Budd, Deutsche Bank: Converting business processing logic into legally binding clauses is not easy, yet it’s key to unlocking the efficiency of this technology.

“We are seeing a number of companies now doing proofs of concept that will run over the next six to nine months,” Wallis says. “And in 2017, we might see some small-scale production projects, with organizations doing a shadow blockchain alongside their current processes, then switching over to fully using blockchains in the future. To get to real scale, you will need to have multiple participants—a number of banks, companies or trading partners; a true ecosystem is still two to three years away.”

Edward Budd, chief digital officer for global transaction banking at Deutsche Bank, agrees with this time frame but insists that the benefits and adoption time frames will vary for securities, payments and trade finance products.

“We have consistently said the adoption would be a step-by-step process, not an overnight revolution, with some commercially viable implementations by the end of 2017 and in early 2018,” Budd says.

For blockchain to become mainstream, Budd points out, there needs to be “appropriate configuration to ensure we meet data privacy regulation,” which would include assurances on security, resiliency and recovery. Further mainstream adoption will require interoperability between distributed ledgers.

“It may take another five to 10 years before distributed ledger technology becomes truly mainstream,” he says. “That brings us to 2027, the year the World Economic Forum predicted that 10% of global GDP will be stored on blockchains.”

Transformative Teamwork

Collaboration has become a key driver, whether it’s banks teaming up, such as the partnership between DBS and Standard Chartered to develop a distributed ledger for trade finance in Singapore; banks deploying the solutions of distributed ledger companies, such as Ripple; or consortiums like R3 and the Linux Foundation.

Cooper, R3: We always intended to build a financial-grade distributed ledger that supports the whole financial services community.

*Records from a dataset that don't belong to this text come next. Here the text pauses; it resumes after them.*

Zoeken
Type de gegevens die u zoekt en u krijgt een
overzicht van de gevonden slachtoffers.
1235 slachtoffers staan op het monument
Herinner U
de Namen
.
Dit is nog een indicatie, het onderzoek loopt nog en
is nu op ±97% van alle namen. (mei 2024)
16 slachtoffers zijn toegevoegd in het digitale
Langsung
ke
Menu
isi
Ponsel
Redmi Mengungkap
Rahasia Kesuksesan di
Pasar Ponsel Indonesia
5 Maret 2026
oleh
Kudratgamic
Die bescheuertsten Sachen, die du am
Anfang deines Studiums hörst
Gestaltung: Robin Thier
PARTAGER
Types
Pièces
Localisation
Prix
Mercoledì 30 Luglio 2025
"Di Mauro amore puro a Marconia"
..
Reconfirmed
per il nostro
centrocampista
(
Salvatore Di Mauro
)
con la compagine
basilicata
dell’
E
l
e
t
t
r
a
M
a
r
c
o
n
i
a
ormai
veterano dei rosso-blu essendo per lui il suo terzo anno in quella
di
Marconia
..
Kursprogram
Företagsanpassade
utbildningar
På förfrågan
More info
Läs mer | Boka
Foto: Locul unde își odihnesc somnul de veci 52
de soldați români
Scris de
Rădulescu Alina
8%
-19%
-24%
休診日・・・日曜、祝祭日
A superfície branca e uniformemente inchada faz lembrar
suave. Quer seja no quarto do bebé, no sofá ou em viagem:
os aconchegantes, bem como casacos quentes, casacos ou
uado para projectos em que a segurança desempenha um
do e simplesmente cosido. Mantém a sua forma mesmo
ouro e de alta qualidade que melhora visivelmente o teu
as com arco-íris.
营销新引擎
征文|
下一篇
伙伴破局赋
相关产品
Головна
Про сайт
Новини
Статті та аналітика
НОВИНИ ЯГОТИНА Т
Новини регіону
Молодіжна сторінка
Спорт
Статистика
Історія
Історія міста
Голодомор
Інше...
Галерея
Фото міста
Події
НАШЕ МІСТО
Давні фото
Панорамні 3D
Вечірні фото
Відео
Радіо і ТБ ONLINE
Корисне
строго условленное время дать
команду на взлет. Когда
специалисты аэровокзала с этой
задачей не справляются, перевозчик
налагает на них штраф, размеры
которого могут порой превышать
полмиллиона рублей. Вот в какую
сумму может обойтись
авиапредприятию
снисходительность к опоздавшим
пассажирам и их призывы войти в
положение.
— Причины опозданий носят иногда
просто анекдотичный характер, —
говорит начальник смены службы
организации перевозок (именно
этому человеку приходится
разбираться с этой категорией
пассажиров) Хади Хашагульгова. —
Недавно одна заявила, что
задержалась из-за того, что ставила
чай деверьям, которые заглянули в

IBM is an active participant in the Linux Foundation Hyperledger Project, along with a slew of big names in finance, such as ANZ, State Street and J.P. Morgan, and similar heavy hitters from the tech side, including Intel, Cisco and NTT Data. Wallis describes the project as a blockchain “fabric,” a cross-industry collaboration to support development of multiple use cases with various players contributing their unique expertise.

“Ripple has an end-to-end vertical capability with use cases like remittances, [while Bitcoin rival] Ethereum has typically been used for smart contracts,” Wallis explains. “Hyperledger is designed to support regulated industries and known entities working on a blockchain. We think it has, by design, capabilities that will allow multiple use cases and [will] operate in the permissioned world [where only authorized participants can validate transactions].”

As part of the Linux Foundation project, IBM is making tools available in the Cloud environment to help developers get started quickly. “We are working with a number of clients on proofs of concept or first projects to define a use case and test out the technology on it,” Wallis says. “We are working with clients on the technology level, the build level and the application level.”

With 50 members, R3 is the largest consortium of its kind in the financial markets, and managing director Charley Cooper says part of R3’s role is to set standards for the emerging blockchain technology.

“The model of major financial institutions working collaboratively to build technology and develop standards is best suited to that purpose,” Cooper says. “By becoming a central point for rigorous and robust testing for our own shared-ledger platform, Corda, as well as many others, we’re already playing an active role in the development of those standards.” Cooper says that from the outset, this initiative was intended to build a financial-grade distributed ledger that would support the whole financial services community.

“R3 believes that the power of this tech comes from its network effect,” Cooper adds. “R3 has a growing number of nonbank members, so the technology we develop will by its very nature meet the standards required by different types of financial institutions from all corners of the globe.”